*** Data under study ***

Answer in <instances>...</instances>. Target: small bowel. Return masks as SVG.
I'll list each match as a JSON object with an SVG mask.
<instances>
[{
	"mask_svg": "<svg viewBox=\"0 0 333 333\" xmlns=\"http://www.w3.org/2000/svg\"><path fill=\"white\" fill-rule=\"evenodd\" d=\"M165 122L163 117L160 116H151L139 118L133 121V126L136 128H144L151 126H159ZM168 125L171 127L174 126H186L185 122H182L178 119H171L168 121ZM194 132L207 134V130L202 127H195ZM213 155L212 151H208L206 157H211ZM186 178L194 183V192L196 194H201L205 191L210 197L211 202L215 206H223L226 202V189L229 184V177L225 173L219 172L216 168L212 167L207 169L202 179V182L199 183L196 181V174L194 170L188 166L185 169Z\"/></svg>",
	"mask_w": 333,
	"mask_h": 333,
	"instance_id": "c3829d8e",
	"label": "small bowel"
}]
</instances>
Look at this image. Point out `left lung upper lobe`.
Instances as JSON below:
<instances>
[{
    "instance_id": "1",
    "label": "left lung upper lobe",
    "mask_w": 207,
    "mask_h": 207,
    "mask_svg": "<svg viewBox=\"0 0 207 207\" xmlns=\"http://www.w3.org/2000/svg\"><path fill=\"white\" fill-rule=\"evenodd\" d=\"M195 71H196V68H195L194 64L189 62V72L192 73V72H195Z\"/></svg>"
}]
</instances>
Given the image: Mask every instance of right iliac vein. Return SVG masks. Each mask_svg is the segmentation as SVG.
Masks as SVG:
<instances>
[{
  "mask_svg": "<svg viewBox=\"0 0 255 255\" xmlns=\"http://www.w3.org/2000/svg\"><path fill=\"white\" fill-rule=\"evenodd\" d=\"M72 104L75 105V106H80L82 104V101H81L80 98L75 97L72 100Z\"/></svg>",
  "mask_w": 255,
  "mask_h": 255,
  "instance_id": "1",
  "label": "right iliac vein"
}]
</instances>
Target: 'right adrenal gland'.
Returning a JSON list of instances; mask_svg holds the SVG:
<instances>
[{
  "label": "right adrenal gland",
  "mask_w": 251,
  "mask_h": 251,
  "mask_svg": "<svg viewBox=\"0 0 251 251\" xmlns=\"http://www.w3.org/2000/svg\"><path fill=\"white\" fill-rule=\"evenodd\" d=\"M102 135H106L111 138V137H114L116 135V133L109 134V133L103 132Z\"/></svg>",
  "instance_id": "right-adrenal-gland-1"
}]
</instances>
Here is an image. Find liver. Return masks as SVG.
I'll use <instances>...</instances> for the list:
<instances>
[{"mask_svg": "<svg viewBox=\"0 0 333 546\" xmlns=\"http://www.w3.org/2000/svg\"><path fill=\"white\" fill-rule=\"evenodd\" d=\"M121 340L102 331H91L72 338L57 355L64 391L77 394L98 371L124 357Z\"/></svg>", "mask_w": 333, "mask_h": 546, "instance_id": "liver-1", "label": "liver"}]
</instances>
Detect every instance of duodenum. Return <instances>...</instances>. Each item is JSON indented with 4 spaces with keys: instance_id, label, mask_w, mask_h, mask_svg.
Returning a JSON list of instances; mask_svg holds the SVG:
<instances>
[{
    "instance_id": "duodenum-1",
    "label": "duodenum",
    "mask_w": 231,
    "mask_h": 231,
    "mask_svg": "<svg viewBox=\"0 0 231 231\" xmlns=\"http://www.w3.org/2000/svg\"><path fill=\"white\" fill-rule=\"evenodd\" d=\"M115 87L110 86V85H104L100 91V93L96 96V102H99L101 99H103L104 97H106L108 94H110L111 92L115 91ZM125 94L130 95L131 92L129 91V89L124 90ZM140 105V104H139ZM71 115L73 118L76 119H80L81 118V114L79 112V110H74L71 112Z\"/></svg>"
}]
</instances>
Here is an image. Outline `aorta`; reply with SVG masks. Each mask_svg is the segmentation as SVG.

***

Problem to solve:
Retype the entries word for word.

The completed task:
Answer in <instances>...</instances>. Target: small bowel. Return masks as SVG.
I'll list each match as a JSON object with an SVG mask.
<instances>
[{
	"mask_svg": "<svg viewBox=\"0 0 333 333\" xmlns=\"http://www.w3.org/2000/svg\"><path fill=\"white\" fill-rule=\"evenodd\" d=\"M165 122L163 117L160 116H151L139 118L133 121V126L136 128H144L151 126H159ZM168 125L171 127L174 126H186L185 122H182L178 119H171L168 121ZM194 132L207 134V130L202 127H195ZM213 155L212 151H208L206 157H211ZM186 178L194 183V192L196 194H201L205 191L210 197L211 202L215 206H223L226 202V189L229 184V177L225 173L219 172L216 168L212 167L207 169L202 179V182L199 183L196 181V174L194 170L188 166L185 169Z\"/></svg>",
	"mask_w": 333,
	"mask_h": 333,
	"instance_id": "c3829d8e",
	"label": "small bowel"
}]
</instances>
Look at this image. Point out `left lung upper lobe`.
Instances as JSON below:
<instances>
[{
    "instance_id": "1",
    "label": "left lung upper lobe",
    "mask_w": 207,
    "mask_h": 207,
    "mask_svg": "<svg viewBox=\"0 0 207 207\" xmlns=\"http://www.w3.org/2000/svg\"><path fill=\"white\" fill-rule=\"evenodd\" d=\"M195 71H196V68H195L194 64L189 62V72L192 73V72H195Z\"/></svg>"
}]
</instances>
Given the image: Mask every instance of right iliac vein. Return SVG masks. Each mask_svg is the segmentation as SVG.
Masks as SVG:
<instances>
[{
  "mask_svg": "<svg viewBox=\"0 0 255 255\" xmlns=\"http://www.w3.org/2000/svg\"><path fill=\"white\" fill-rule=\"evenodd\" d=\"M72 104L75 105V106H80L82 104V101H81L80 98L75 97L72 100Z\"/></svg>",
  "mask_w": 255,
  "mask_h": 255,
  "instance_id": "1",
  "label": "right iliac vein"
}]
</instances>
Target: 'right adrenal gland'.
Returning a JSON list of instances; mask_svg holds the SVG:
<instances>
[{
  "label": "right adrenal gland",
  "mask_w": 251,
  "mask_h": 251,
  "mask_svg": "<svg viewBox=\"0 0 251 251\" xmlns=\"http://www.w3.org/2000/svg\"><path fill=\"white\" fill-rule=\"evenodd\" d=\"M102 135H106L111 138V137H114L116 135V133L109 134V133L103 132Z\"/></svg>",
  "instance_id": "right-adrenal-gland-1"
}]
</instances>
Here is an image. Find liver. Return masks as SVG.
I'll use <instances>...</instances> for the list:
<instances>
[{"mask_svg": "<svg viewBox=\"0 0 333 546\" xmlns=\"http://www.w3.org/2000/svg\"><path fill=\"white\" fill-rule=\"evenodd\" d=\"M121 340L102 331H91L72 338L57 355L64 391L77 394L98 371L124 357Z\"/></svg>", "mask_w": 333, "mask_h": 546, "instance_id": "liver-1", "label": "liver"}]
</instances>
Detect every instance of duodenum. Return <instances>...</instances>. Each item is JSON indented with 4 spaces with keys: instance_id, label, mask_w, mask_h, mask_svg.
Returning a JSON list of instances; mask_svg holds the SVG:
<instances>
[{
    "instance_id": "duodenum-1",
    "label": "duodenum",
    "mask_w": 231,
    "mask_h": 231,
    "mask_svg": "<svg viewBox=\"0 0 231 231\" xmlns=\"http://www.w3.org/2000/svg\"><path fill=\"white\" fill-rule=\"evenodd\" d=\"M115 87L110 86V85H104L100 91V93L96 96V102H99L101 99H103L104 97H106L108 94H110L111 92L115 91ZM125 94L130 95L131 92L129 91V89L124 90ZM140 105V104H139ZM71 115L73 118L76 119H80L81 118V114L79 112V110H74L71 112Z\"/></svg>"
}]
</instances>
Here is an image. Outline `aorta`; reply with SVG masks. Each mask_svg is the segmentation as SVG.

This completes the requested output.